All branches of the military are looking to improve a sniper’s performance through the implementation of technology.

In addition to field craft like land navigation, concealment and movement a sniper team, which generally consists of a sniper and a spotter, must possess marksmanship proficiency that allows them to place one shot in a target at the maximum effective range of the weapon platform. For a 7.62 x 51 that’s approximately 800 meters, 300 Winchester Magnum 1200 meters, 338 Lapua Magnum 1500 meters and 50 BMG 1800 meters.

To accomplish this goal, the sniper and spotter must work together to accurately determine range to the target, assess wind direction and wind velocity, assess environmental variables that include temperature, barometric pressure  and humidity. The spotter team must also anticipate the target’s direction and speed of movement. All of these factors result in one windage and elevation setting that will deliver the projectile and defeat the target.
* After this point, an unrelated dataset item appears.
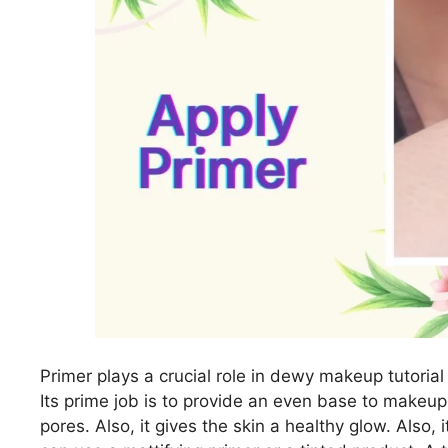
Primer plays a crucial role in dewy makeup tutorial 
Its prime job is to provide an even base to makeup
pores. Also, it gives the skin a healthy glow. Also,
At ranges of 300 meters and more the probability of a successful “one shot one kill” rapidly diminishes in practical application.

PGF technology integrates sensors, computation and the weapon system to greatly improve the possibility of a consistent one shot one kill at the maximum effective range of the weapon platform in use. Readers should understand even though PGF technology enhances the probability of a hit at the maximum effective range, there are no guarantees; for example, a 7.62 x 51 (.308) round takes ~ 1.6 seconds to travel 1000 meters. In ballistic time, 1.6 seconds is a long time and a lot can happen to the projectile as it travels that distance. PGF is a tool and not intended to substitute core competencies, ever.